Rumblings of discontent have turned into a pandemonium of protest in the offices of the Province of Monza. Formula One supremo Bernie Ecclestone is reported to have signed a seven-year deal, beginning in 2011 with an option for another five years, to stage a Formula One Grand Prix around the historic sites of the City of Rome. Consequently, Monza and a number of its leading citizens have heeded the call to stop the Italian Grand Prix being stolen away and transferred to the Italian capital.

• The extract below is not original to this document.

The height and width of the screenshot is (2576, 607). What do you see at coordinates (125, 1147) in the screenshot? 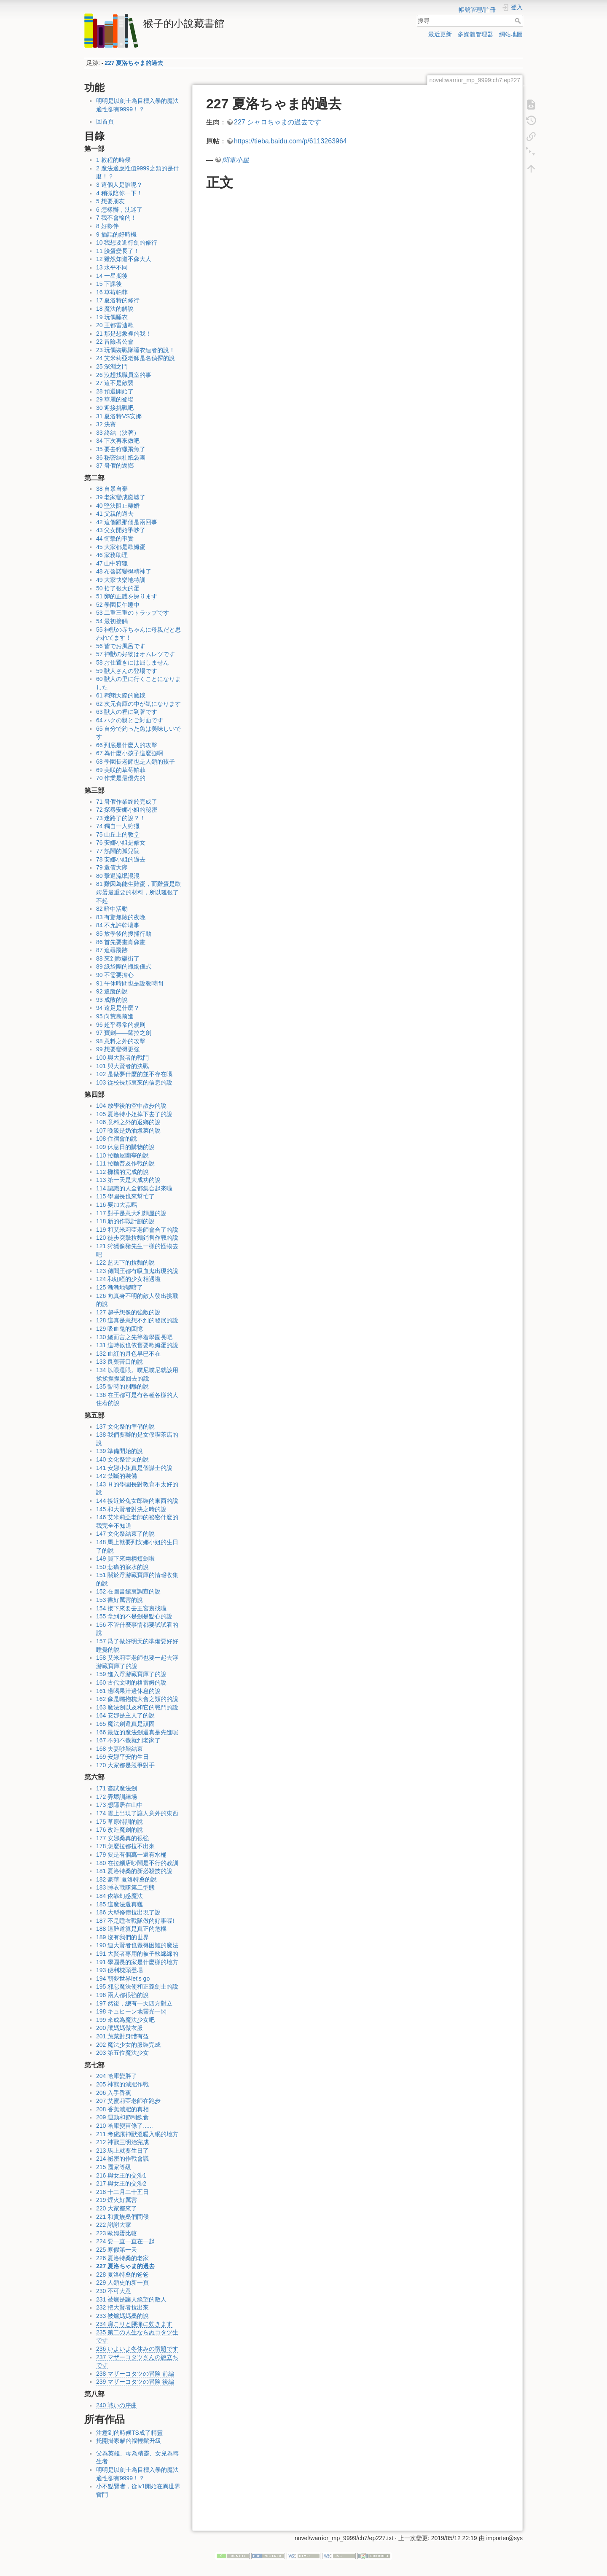
I see `109 休息日的購物的說` at bounding box center [125, 1147].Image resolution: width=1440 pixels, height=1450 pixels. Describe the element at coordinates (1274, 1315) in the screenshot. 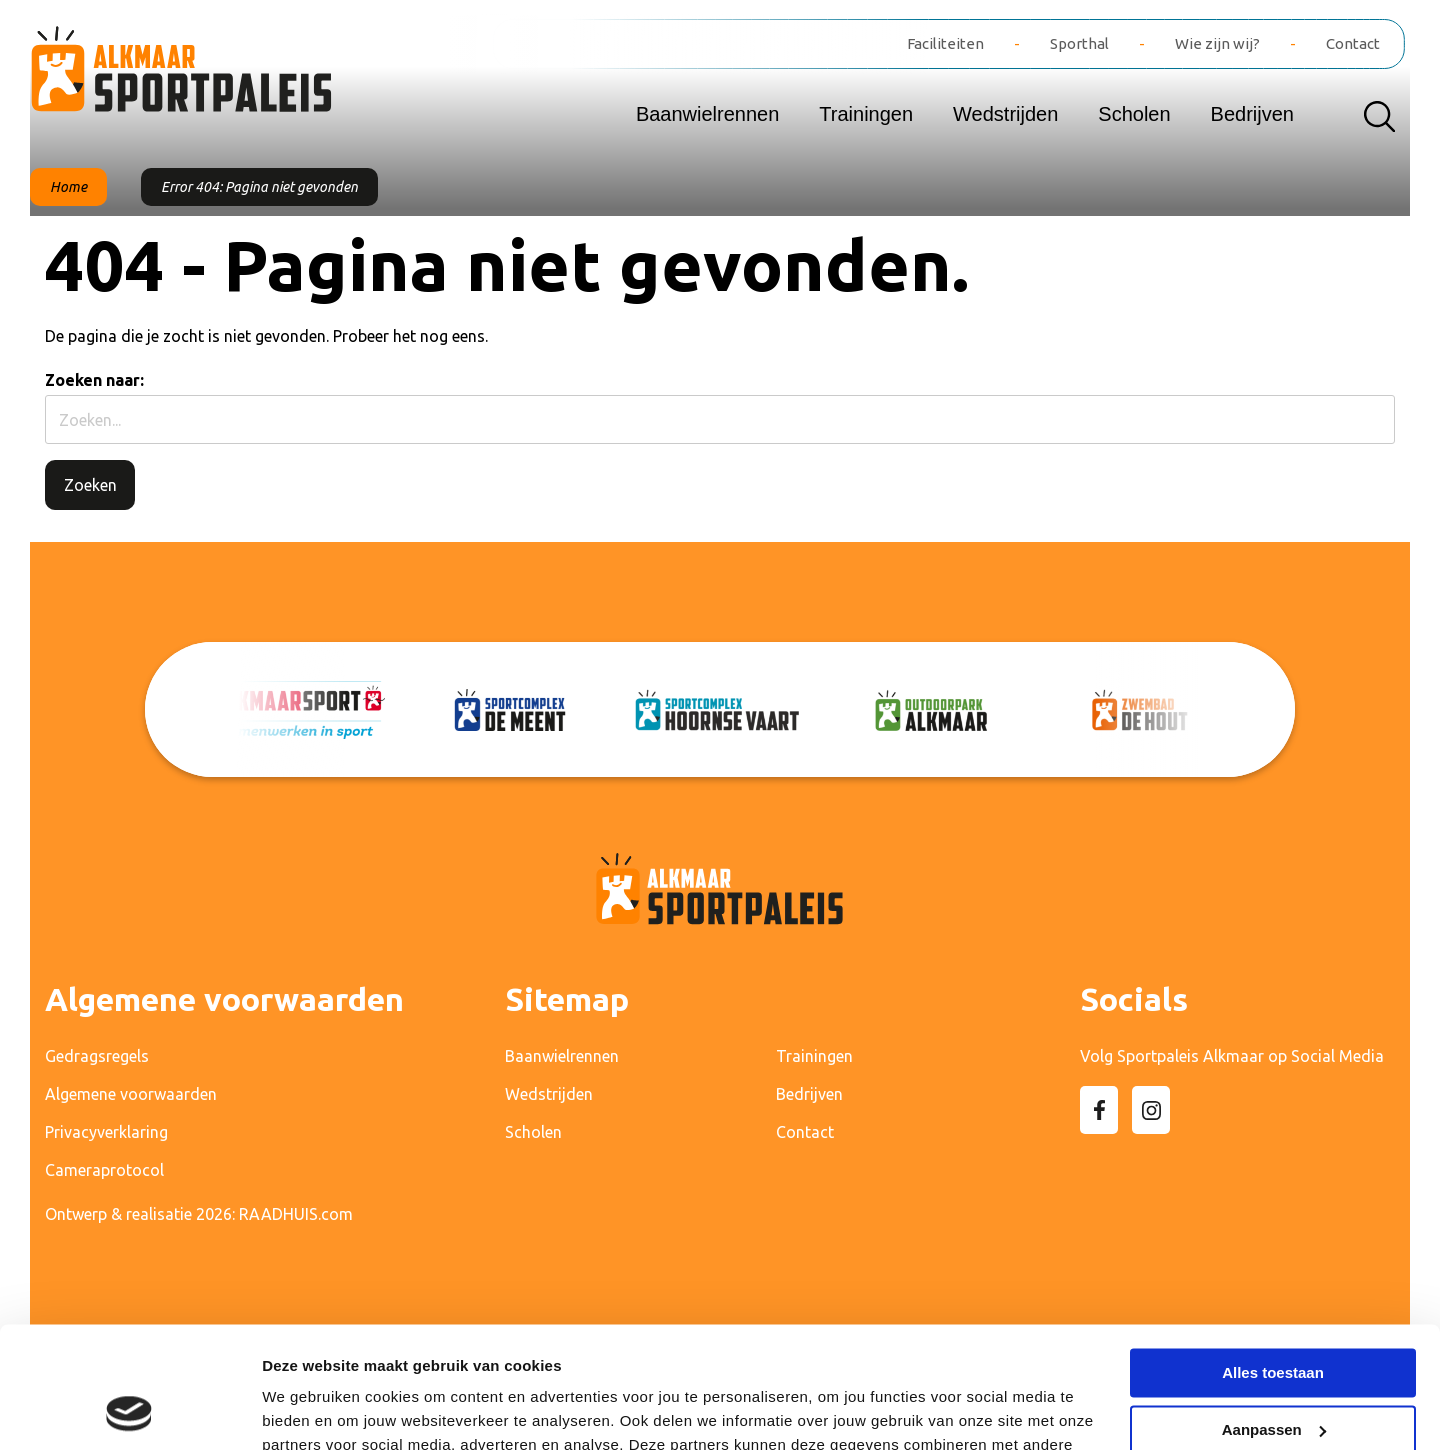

According to Ecclestone, an F1 race in the Eternal City, with its Forum, the Coliseum, and other historic monuments, will be spectacular. However, the fear of many northern Italians is that, should the switch take place, their beloved autodrome would die, becoming no more than a cathedral in a desert.
“If they thieve our GP from us,” thundered the president of Monza province, Dario Allevi, “we will reply with fiscal disobedience.” Already, Monza’s mayor, Marco Mariani, has called on Prime Minister Silvio Berlusconi to help save Monza. Meanwhile, the organizer of the GP of Rome, Maurizio Flammini, and the city’s mayor, Gianni Alemanno, contend that the two races can coexist. At the Province of Monza they believe that might be possible on paper, but in reality a GP of Rome would transform the Monza circuit into a money-losing proposition.
According to Carlo Valli, president of the Monza Chamber of Commerce, “The financial damage of any change from Monza to Rome would be incalculable.” His organization estimates it would cost his members three billion Euros (about five billion US$) in lost business. It would be a sad day indeed if Monza ever dropped off the Grand Prix radar, for the circuit is Italy’s Autodromo Nazionale and is, of course, steeped in motor racing legend after hosting no fewer than 89 GPs on its hallowed asphalt.
The first sod was turned back in 1922 by two great racing drivers of the day, Vincenzo Lancia and Felice Nazzaro, which in modern terms would be like having Michael Schumacher and Jenson Button officiate. It took 3,500 men three months to build the track that became only the third dedicated racing circuit in the world after Brooklands and Indianapolis. The first race, later that year, drew an astounding 150,000 people to see Pietro Bordino win in a Fiat.
The historic circuit has been retouched on occasion over the years, but its basic layout remains much the same as it was in 1922. The legendary high banking, built in 1955, did not last long as it was just too dangerous. Nonetheless, too much human drama, tradition, and history permeate Monza to abandon it for little more than a TV-pleasing gimmick like holding the Grand Prix of Italy through the historic streets of Rome.